I’m not downplaying anyone who says that they are able to forgive someone who has victimized them. If they are able to say and do that, then more power to them. However, some people may never be able to forgive the person who abused them. I would never consider that person bitter, and I would never question their faith. I would also never say a person needs to forgive their abuser because they were hurting too. There is never a good excuse for someone to sexually abuse another person.
Saying that a victim is bitter because they are unable to forgive the perpetrator is another way of placing guilt and shame on a victim.
4. Going back up to point #1, did anyone else realize that Swanson never states that parents may be the ones who are sexually abusing their kids?
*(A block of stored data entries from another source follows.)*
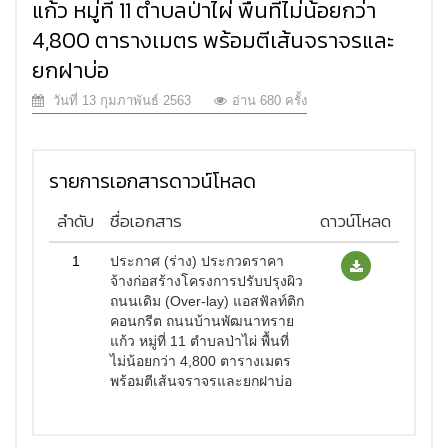
แก้ว หมู่ที่ 11 ตำบลป่าไผ่ พื้นที่ไม่น้อยกว่า
4,800 ตารางเมตร พร้อมตีเส้นจราจรและ
ยกฝาบ่อ
วันที่ 13 กุมภาพันธ์ 2563
อ่าน 680 ครั้ง
รายการเอกสารดาวน์โหลด
ลำดับ
ชื่อเอกสาร
ดาวน์โหลด
1
ประกาศ (ร่าง) ประกวดราคา
จ้างก่อสร้างโครงการปรับปรุงผิว
ถนนเดิม (Over-lay) แอสฟัลท์ติก
คอนกรีต ถนนบ้านพัฒนาทราย
แก้ว หมู่ที่ 11 ตำบลป่าไผ่ พื้นที่
ไม่น้อยกว่า 4,800 ตารางเมตร
พร้อมตีเส้นจราจรและยกฝาบ่อ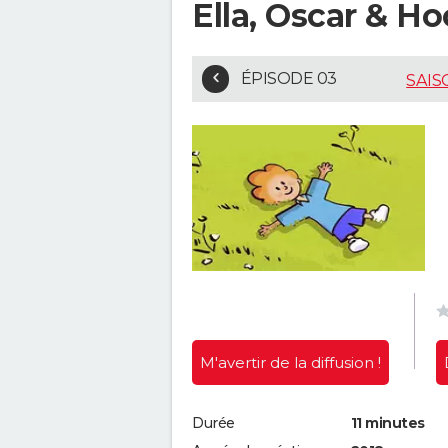
Ella, Oscar & Ho
ÉPISODE 03
SAIS
M'avertir
de la diffusion !
Durée
11 minutes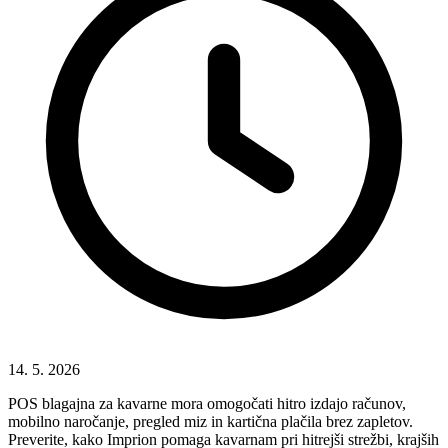
14. 5. 2026
POS blagajna za kavarne mora omogočati hitro izdajo računov,
mobilno naročanje, pregled miz in kartična plačila brez zapletov.
Preverite, kako Imprion pomaga kavarnam pri hitrejši strežbi, krajših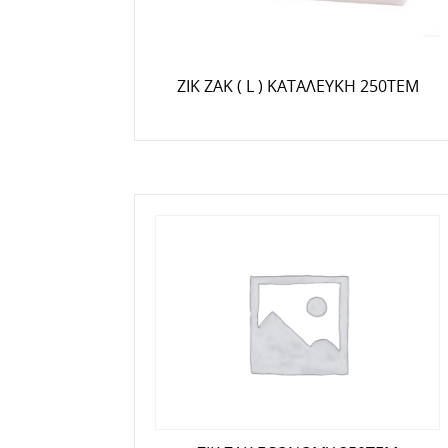
ΖΙΚ ΖΑΚ ( L ) ΚΑΤΑΛΕΥΚΗ 250ΤΕΜ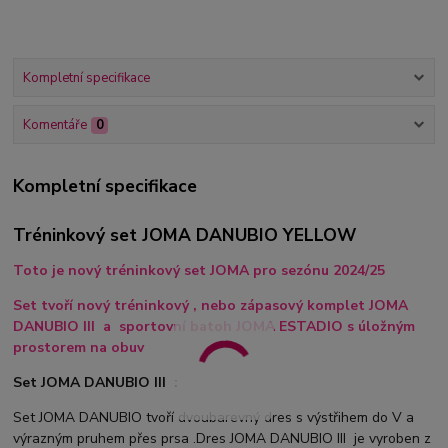
Kompletní specifikace
Komentáře
0
Kompletní specifikace
Tréninkový set JOMA DANUBIO YELLOW
Toto je nový tréninkový set JOMA pro sezónu 2024/25
Set tvoří nový tréninkový , nebo zápasový komplet JOMA
DANUBIO III a sportovní batoh JOMA ESTADIO s úložným
prostorem na obuv
Set JOMA DANUBIO III :
Set JOMA DANUBIO tvoří dvoubarevný dres s výstřihem do V a
výrazným pruhem přes prsa .Dres JOMA DANUBIO III je vyroben z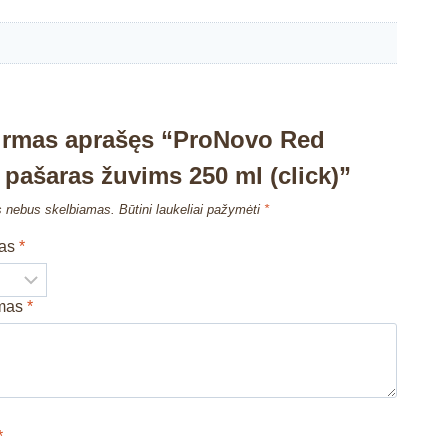
pirmas aprašęs “ProNovo Red
pašaras žuvims 250 ml (click)”
s nebus skelbiamas.
Būtini laukeliai pažymėti
*
mas
*
imas
*
*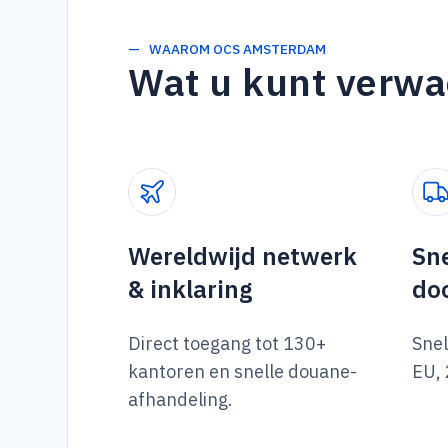
— WAAROM OCS AMSTERDAM
Wat u kunt verw
Wereldwijd netwerk
Sne
& inklaring
do
Direct toegang tot 130+
Snel
kantoren en snelle douane-
EU, 
afhandeling.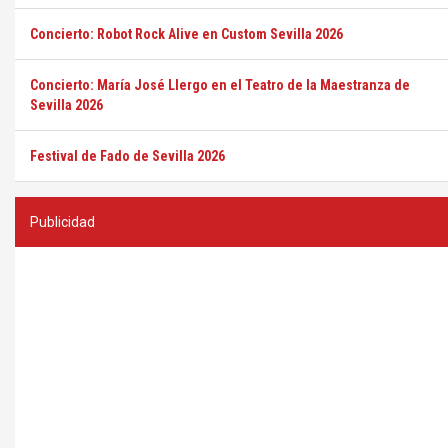
Concierto: Robot Rock Alive en Custom Sevilla 2026
Concierto: María José Llergo en el Teatro de la Maestranza de
Sevilla 2026
Festival de Fado de Sevilla 2026
Publicidad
He mentions priests, school teachers and babysitters, but not once in this radio show does he admit that a parent may abuse their child.
Just after the 18:30 mark, Swanson asks Dorscht what a parent should do when a child tells them that they have been sexually abused. Dorscht’s advice is to first allow their child to talk openly about what happened; to hold them and cry with them. Then at the 20 minute mark he says,
“You’ll want to report something to authorities if that’s appropriate and necessary. You want to warn anyone else who may be in danger. Again, I said there’s a 90% chance that you know the person who abused your child, so you might know other people that could be in danger.”
Of course it’s “appropriate” to report sexual abuse to the authorities! Along with being there for your child, this should be the first thing a parent should do — even if it means that your spouse is the perpetrator of the abuse.
5. Toward the end of the program, Swanson talks about the cold, hard reality of sin in the world. Honestly, at this point in the program I started getting an uneasy feeling and here is where Swanson’s voice starts to grate on me. Just after the 20:30 minute mark he says,
“And, Keith, I think the cold, hard reality of sin and this sinful world comes home to us. Not just in the case of sexual abuse, but when the family has been robbed. You know, when somebody has broken into our house or into our car and stolen our things. Or, even when we have a horrible disease or when somebody dies in the family. I mean, you know, it’s not as if these people who have been sexually abused are the only ones who have suffered the consequences of sin.”
Okay, “these people”? How condescending are those words toward a victim of sexual abuse? I would never refer anyone to Swanson for counseling. I do not think he has the ability to feel empathy or compassion toward someone who is suffering.
He brings in another illustration to emphasize his “cold, hard facts” about sin in the world. This is just after the 21 minute mark:
“And the cold, hard reality of that sinful world comes home at certain times in our children’s lives. In fact, just yesterday, two little bunnies died that we were trying to take care of that we found in the wild all by themselves. And my little daughters were crying. Oh, it was such a hard thing to see the little bunnies die. And they’re still recovering this morning. You know, we had to tell them, this is what happened when man sinned against God. This is what sin has brought into the world. Little bunnies die. This is the real facts of the matter. But, the hope is in Jesus. We’ve got to give them hope, don’t we Keith?”
Creepy. Dead little bunnies.
And to suggest sexual abuse is one of the the cold, hard realities of a sinful world that enters our children’s lives is horrendous.
*** Please note:: In my transcription I may have missed some words, and I intentionally did not include “filler” words (ummm…, and, or any repetitive words). Even though I left out the filler words, I maintained the cohesive thought of the speaker.